I’m looking at history and noticing that 99.9% of revolutions did not have the internet required to be successful.
> This is a lazy argument, as I can safely say that 80% or more of HN has the same political bent, and every community ever has said “but not everyone.”
I disagree, but even if you were correct: like, what’s your point? Are you grouping me in with them because I happen to be posting here? I reject that characterization.
Edit: I feel like this is an attempt at some kind of “gotcha” based on the example you provided. No, I don’t believe access to tech should be gated based on politics. IMHO everyone should have access to private and secure systems, as part of their human rights regarding speech, thought, and personal privacy. I attempted to raise this point in several venues during the “deplatforming” fad and explained how the political pendulum made it a bad idea. The mob remained unconvinced.
> I’m looking at history and noticing that 99.9% of revolutions did not have the internet required to be successful.
You tell me how people are going to protest effectively in the face of:
- Ubiquitous visual surveillance and facial recognition
- Ubiquitous audio surveillance via pocket spies and things like Flock/ShotSpotter/other competing systems
- Ubiquitous ALPR systems and GPS-enabled “digital plates” being trialed in some areas
- Data mining coupled with AI behavioral analysis (sloppy but likely good enough)
- An increasing percentage of cars with remote shutdown capabilities
- The replacement of cash with digital currency that can be remotely disabled
The future looks a lot like China, but without their “economic miracle” that has kept the population satisfied.
In fact FSF specifically exempts special purpose hardware like microwaves from its purview. The philosophy is targeted at software the user has a choice to install. If the hardware provider does not intend the user to choose to install an alternative version of the system software, software freedom doesn't come into play.
Which honestly I disagree with. Tivo didn't want you installing alternate OSes on their device and neither did Sony. Alternate OS support was eventually removed from the PS3. As to the microwave, you've not had any of them do anything annoying, like beep annoying at the wrong times, or wanted a button or override beeping in the middle of the night to not wake up other people? why can't I want to install an alternate firmware to my microwave or my TV. My soldering iron supports that.
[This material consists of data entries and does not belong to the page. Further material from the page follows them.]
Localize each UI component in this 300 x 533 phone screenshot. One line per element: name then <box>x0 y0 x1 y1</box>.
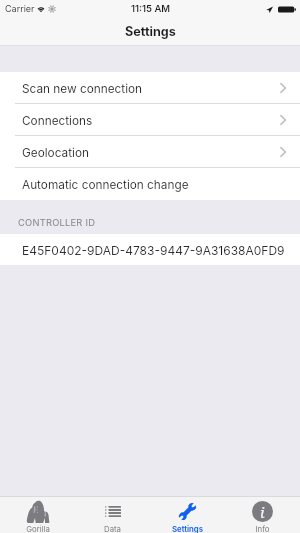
staticText: 11:15 AM <box>131 3 171 14</box>
button[interactable]: Connections <box>0 104 300 136</box>
staticText: Settings <box>125 24 176 39</box>
staticText: Connections <box>22 114 93 128</box>
staticText: Scan new connection <box>22 82 143 96</box>
button[interactable]: Geolocation <box>0 136 300 168</box>
staticText: E45F0402-9DAD-4783-9447-9A31638A0FD9 <box>22 243 285 258</box>
staticText: Data <box>104 524 121 533</box>
button[interactable]: Gorilla <box>0 497 75 533</box>
staticText: Settings <box>172 524 203 533</box>
button[interactable]: Automatic connection change <box>0 168 300 200</box>
staticText: CONTROLLER ID <box>18 217 96 228</box>
button[interactable]: i <box>225 497 300 533</box>
staticText: Info <box>255 524 270 533</box>
staticText: i <box>260 502 265 522</box>
staticText: Geolocation <box>22 146 89 160</box>
staticText: Gorilla <box>26 524 50 533</box>
button[interactable]: Scan new connection <box>0 72 300 104</box>
button[interactable]: Settings <box>150 497 225 533</box>
button[interactable]: E45F0402-9DAD-4783-9447-9A31638A0FD9 <box>0 234 300 265</box>
button[interactable]: Data <box>75 497 150 533</box>
staticText: Automatic connection change <box>22 178 189 192</box>
staticText: Carrier <box>5 3 35 14</box>
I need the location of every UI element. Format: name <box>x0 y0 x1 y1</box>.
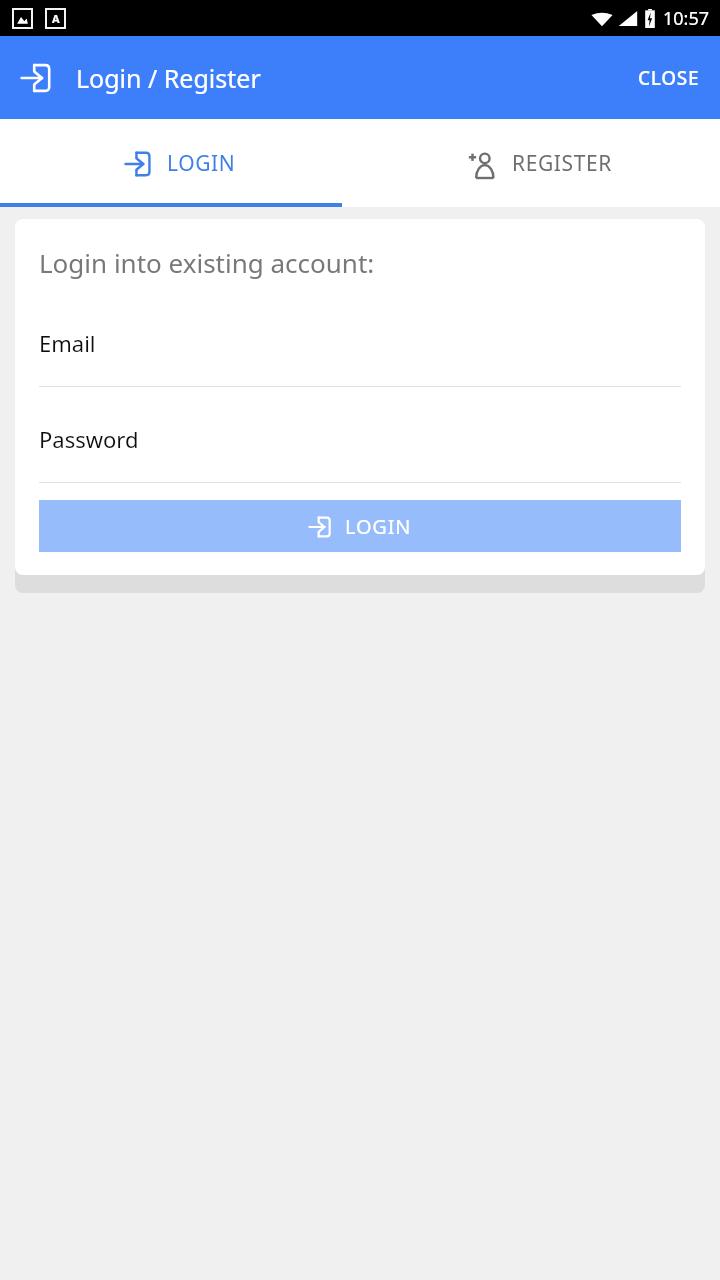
staticText: REGISTER <box>512 149 612 178</box>
staticText: A <box>52 11 60 26</box>
staticText: LOGIN <box>345 513 412 540</box>
staticText: CLOSE <box>638 65 700 91</box>
button[interactable]: Login <box>14 56 58 100</box>
staticText: Password <box>39 424 139 454</box>
button[interactable]: Email <box>39 328 681 387</box>
staticText: Login into existing account: <box>39 245 375 280</box>
staticText: LOGIN <box>167 149 236 178</box>
button[interactable]: REGISTER <box>360 119 720 207</box>
staticText: Login / Register <box>76 61 261 95</box>
button[interactable]: LOGIN <box>39 500 681 552</box>
staticText: 10:57 <box>663 6 710 31</box>
staticText: Email <box>39 328 96 358</box>
button[interactable]: Password <box>39 424 681 483</box>
button[interactable]: LOGIN <box>0 119 360 207</box>
button[interactable]: CLOSE <box>618 51 720 105</box>
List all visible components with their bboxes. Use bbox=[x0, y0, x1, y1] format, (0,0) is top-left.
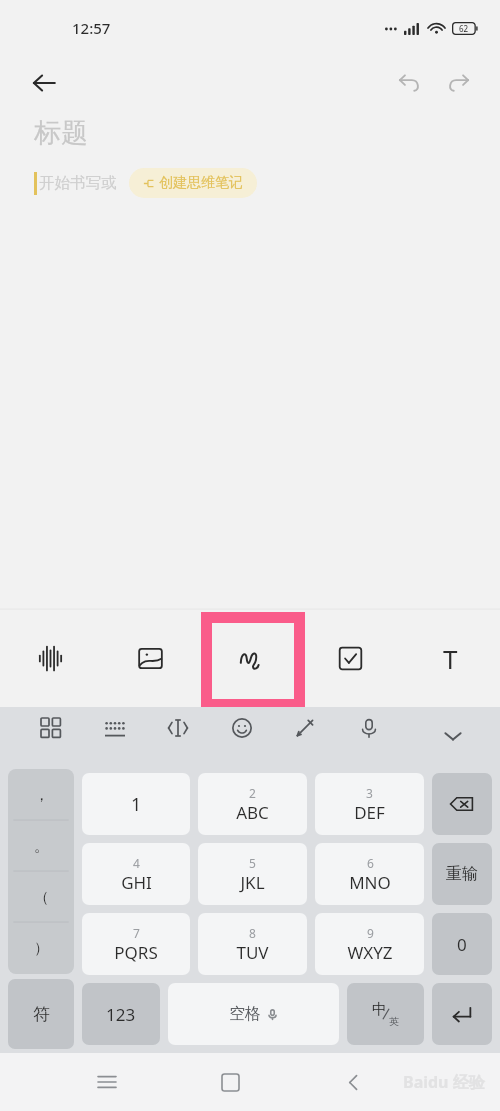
button[interactable]: Handwriting bbox=[200, 609, 300, 707]
button[interactable]: 符 bbox=[8, 979, 74, 1049]
staticText: DEF bbox=[354, 801, 385, 824]
button[interactable]: Hide keyboard bbox=[432, 715, 474, 757]
button[interactable]: Backspace bbox=[432, 773, 492, 835]
button[interactable]: 。 bbox=[8, 821, 74, 872]
button[interactable]: 6 bbox=[315, 843, 424, 905]
button[interactable]: Handwrite bbox=[284, 707, 326, 749]
staticText: 中 bbox=[372, 1000, 387, 1019]
staticText: （ bbox=[34, 888, 49, 907]
staticText: TUV bbox=[236, 941, 269, 964]
staticText: MNO bbox=[349, 871, 391, 894]
button[interactable]: 2 bbox=[198, 773, 307, 835]
staticText: 6 bbox=[367, 855, 374, 871]
button[interactable]: 1 bbox=[82, 773, 190, 835]
staticText: 0 bbox=[457, 933, 467, 956]
button[interactable]: 9 bbox=[315, 913, 424, 975]
staticText: 重输 bbox=[446, 864, 478, 884]
staticText: 开始书写或 bbox=[39, 173, 117, 193]
staticText: 创建思维笔记 bbox=[159, 174, 243, 192]
staticText: PQRS bbox=[114, 941, 158, 964]
staticText: 62 bbox=[459, 23, 469, 34]
staticText: 3 bbox=[366, 785, 373, 801]
button[interactable]: Recents bbox=[84, 1059, 130, 1105]
staticText: ） bbox=[34, 939, 49, 958]
staticText: 8 bbox=[249, 925, 256, 941]
button[interactable]: Voice input bbox=[348, 707, 390, 749]
staticText: 英 bbox=[389, 1015, 399, 1028]
staticText: 12:57 bbox=[72, 18, 111, 38]
staticText: 2 bbox=[249, 785, 256, 801]
staticText: 。 bbox=[34, 837, 49, 856]
button[interactable]: 7 bbox=[82, 913, 190, 975]
staticText: 9 bbox=[367, 925, 374, 941]
button[interactable]: 123 bbox=[82, 983, 160, 1045]
button[interactable]: ， bbox=[8, 769, 74, 821]
button[interactable]: Cursor bbox=[157, 707, 199, 749]
button[interactable]: Redo bbox=[436, 60, 482, 106]
button[interactable]: 重输 bbox=[432, 843, 492, 905]
button[interactable]: ） bbox=[8, 923, 74, 974]
staticText: 符 bbox=[33, 1004, 50, 1025]
button[interactable]: Back bbox=[330, 1059, 376, 1105]
staticText: 4 bbox=[133, 855, 140, 871]
button[interactable]: 8 bbox=[198, 913, 307, 975]
button[interactable]: Keyboard layout bbox=[94, 707, 136, 749]
button[interactable]: 5 bbox=[198, 843, 307, 905]
button[interactable]: Enter bbox=[432, 983, 492, 1045]
button[interactable]: 0 bbox=[432, 913, 492, 975]
staticText: 1 bbox=[131, 792, 142, 817]
staticText: WXYZ bbox=[347, 941, 393, 964]
staticText: 空格 bbox=[229, 1004, 261, 1024]
staticText: T bbox=[443, 641, 458, 676]
staticText: JKL bbox=[240, 871, 265, 894]
staticText: ABC bbox=[236, 801, 269, 824]
button[interactable]: 创建思维笔记 bbox=[129, 168, 257, 198]
button[interactable]: Home bbox=[207, 1059, 253, 1105]
button[interactable]: Back bbox=[20, 59, 68, 107]
button[interactable]: Checklist bbox=[300, 609, 400, 707]
staticText: ， bbox=[34, 786, 49, 805]
button[interactable]: Image bbox=[100, 609, 200, 707]
button[interactable]: 标题 bbox=[34, 116, 88, 150]
button[interactable]: Undo bbox=[386, 60, 432, 106]
staticText: GHI bbox=[121, 871, 152, 894]
button[interactable]: Emoji bbox=[221, 707, 263, 749]
button[interactable]: 3 bbox=[315, 773, 424, 835]
staticText: Baidu 经验 bbox=[403, 1071, 485, 1093]
staticText: 123 bbox=[106, 1003, 136, 1026]
button[interactable]: Apps bbox=[30, 707, 72, 749]
button[interactable]: 4 bbox=[82, 843, 190, 905]
staticText: 5 bbox=[249, 855, 256, 871]
button[interactable]: 空格 bbox=[168, 983, 339, 1045]
button[interactable]: （ bbox=[8, 872, 74, 923]
button[interactable]: 中 bbox=[347, 983, 424, 1045]
button[interactable]: Audio bbox=[0, 609, 100, 707]
button[interactable]: Text style bbox=[400, 609, 500, 707]
staticText: 7 bbox=[133, 925, 140, 941]
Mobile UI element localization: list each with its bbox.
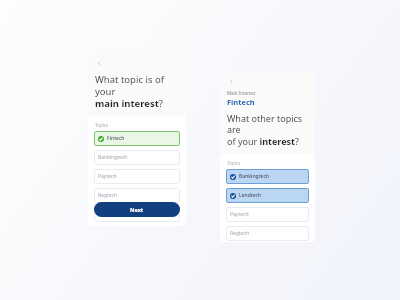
button[interactable]: Back: [95, 59, 103, 67]
staticText: Regtech: [98, 192, 118, 199]
staticText: Fintech: [227, 97, 255, 107]
staticText: Paytech: [98, 173, 117, 180]
button[interactable]: Back: [227, 77, 235, 85]
button[interactable]: Lendtech: [226, 188, 309, 203]
staticText: Topics: [227, 160, 241, 166]
button[interactable]: Paytech: [94, 169, 180, 184]
staticText: What other topics are of your interest?: [227, 112, 308, 148]
staticText: Bankingtech: [98, 154, 128, 161]
staticText: Bankingtech: [239, 173, 270, 180]
button[interactable]: Next: [94, 202, 180, 217]
button[interactable]: Regtech: [94, 188, 180, 203]
button[interactable]: Fintech: [94, 131, 180, 146]
staticText: Topics: [95, 122, 109, 128]
staticText: Wealthtech: [98, 211, 125, 218]
button[interactable]: Paytech: [226, 207, 309, 222]
staticText: Lendtech: [239, 192, 262, 199]
button[interactable]: Bankingtech: [226, 169, 309, 184]
staticText: Next: [130, 206, 144, 213]
staticText: Fintech: [107, 135, 125, 142]
staticText: What topic is of your main interest?: [95, 73, 179, 110]
button[interactable]: Wealthtech: [94, 207, 180, 222]
button[interactable]: Bankingtech: [94, 150, 180, 165]
staticText: Main Interest: [227, 90, 256, 96]
staticText: Paytech: [230, 211, 249, 218]
staticText: Regtech: [230, 230, 250, 237]
button[interactable]: Regtech: [226, 226, 309, 241]
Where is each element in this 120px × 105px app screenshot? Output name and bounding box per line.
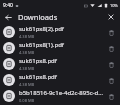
button[interactable]: suk61px8(1).pdf <box>0 40 120 56</box>
button[interactable]: b5b18516-9c1e-4d2c-895c-d45896… <box>0 88 120 104</box>
staticText: 4.38 MB <box>19 66 35 71</box>
button[interactable]: suk61px8(2).pdf <box>0 24 120 40</box>
button[interactable]: Delete <box>106 43 117 54</box>
staticText: 4.38 MB <box>19 82 35 87</box>
button[interactable]: suk61px8.pdf <box>0 72 120 88</box>
button[interactable]: Delete <box>106 59 117 70</box>
staticText: 0.08 MB <box>19 98 35 103</box>
button[interactable]: Delete <box>106 27 117 38</box>
staticText: suk61px8(1).pdf <box>19 41 64 49</box>
staticText: b5b18516-9c1e-4d2c-895c-d45896… <box>19 89 104 97</box>
button[interactable]: Delete <box>106 75 117 86</box>
button[interactable]: Close <box>105 11 117 23</box>
staticText: suk61px8.pdf <box>19 73 57 81</box>
staticText: 4.38 MB <box>19 50 35 55</box>
button[interactable]: Back <box>2 11 14 23</box>
staticText: Downloads <box>18 12 105 22</box>
button[interactable]: suk61px8.pdf <box>0 56 120 72</box>
staticText: suk61px8(2).pdf <box>19 25 64 33</box>
staticText: 9:40 <box>3 2 13 9</box>
staticText: 10% <box>110 3 118 8</box>
button[interactable]: Delete <box>106 91 117 102</box>
staticText: 4.38 MB <box>19 34 35 39</box>
staticText: suk61px8.pdf <box>19 57 57 65</box>
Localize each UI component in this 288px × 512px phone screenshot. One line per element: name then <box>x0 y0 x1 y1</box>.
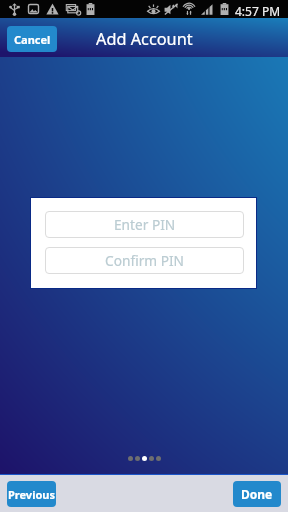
staticText: Add Account <box>96 28 193 50</box>
button[interactable]: Done <box>233 481 281 507</box>
staticText: Previous <box>8 487 55 502</box>
staticText: 4:57 PM <box>235 3 281 19</box>
button[interactable]: Previous <box>7 481 56 507</box>
staticText: Done <box>241 486 273 502</box>
button[interactable]: Cancel <box>7 26 57 52</box>
staticText: Cancel <box>14 32 51 47</box>
button[interactable]: Enter PIN <box>45 211 244 238</box>
staticText: Confirm PIN <box>105 251 184 270</box>
staticText: Enter PIN <box>114 215 176 234</box>
button[interactable]: Confirm PIN <box>45 247 244 274</box>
That seems to be either an oversimplified take on the FSF's position, or argument in bad faith. The FSF wants people to be able to run free software for all purposes, as they fight for user freedoms. If said free software cannot be used, because of all kinds of vendors limiting their services to proprietary software or platforms, then this should be a major concern to the FSF, because their advocated kind of software is being sabotaged.